### Data records ###

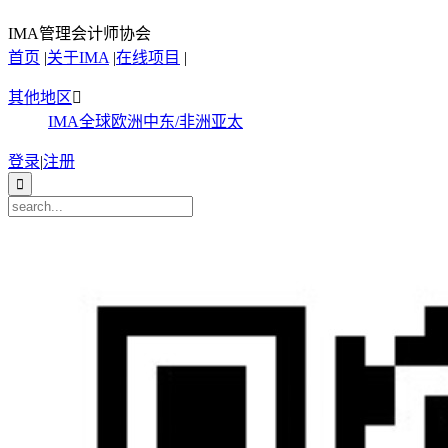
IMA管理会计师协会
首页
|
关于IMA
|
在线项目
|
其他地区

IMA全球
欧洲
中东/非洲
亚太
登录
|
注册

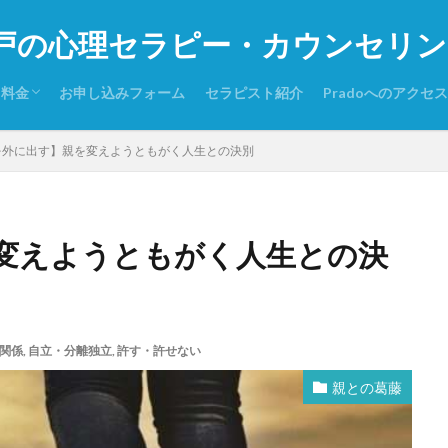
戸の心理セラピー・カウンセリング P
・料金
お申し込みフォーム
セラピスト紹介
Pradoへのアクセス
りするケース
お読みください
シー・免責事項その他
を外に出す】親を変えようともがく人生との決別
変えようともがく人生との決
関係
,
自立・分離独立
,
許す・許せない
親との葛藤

###
### Data records ###

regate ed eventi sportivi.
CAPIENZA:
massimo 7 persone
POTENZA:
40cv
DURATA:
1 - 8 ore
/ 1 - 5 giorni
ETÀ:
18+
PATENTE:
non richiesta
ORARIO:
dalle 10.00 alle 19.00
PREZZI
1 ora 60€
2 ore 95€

###
### Data records ###

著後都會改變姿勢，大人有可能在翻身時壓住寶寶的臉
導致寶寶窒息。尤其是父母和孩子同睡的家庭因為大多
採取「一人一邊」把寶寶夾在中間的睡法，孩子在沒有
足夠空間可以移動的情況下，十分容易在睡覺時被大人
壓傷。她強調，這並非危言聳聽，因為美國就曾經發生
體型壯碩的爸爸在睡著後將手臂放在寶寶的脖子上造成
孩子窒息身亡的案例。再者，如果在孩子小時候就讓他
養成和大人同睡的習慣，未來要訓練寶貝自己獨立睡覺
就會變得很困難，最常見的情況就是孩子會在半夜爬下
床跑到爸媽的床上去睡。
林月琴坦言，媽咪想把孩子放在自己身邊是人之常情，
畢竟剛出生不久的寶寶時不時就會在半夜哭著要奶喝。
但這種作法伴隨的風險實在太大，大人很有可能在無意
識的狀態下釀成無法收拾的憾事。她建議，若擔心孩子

###

What to do => Look in the material above for the line with "但這種作法伴隨的風險實在太大，大人很有可能在無意" and the line with "識的狀態下釀成無法收拾的憾事。她建議，若擔心孩子", and transcribe exactly those lines and all lines between them, nothing more.

Response to the task =>
但這種作法伴隨的風險實在太大，大人很有可能在無意
識的狀態下釀成無法收拾的憾事。她建議，若擔心孩子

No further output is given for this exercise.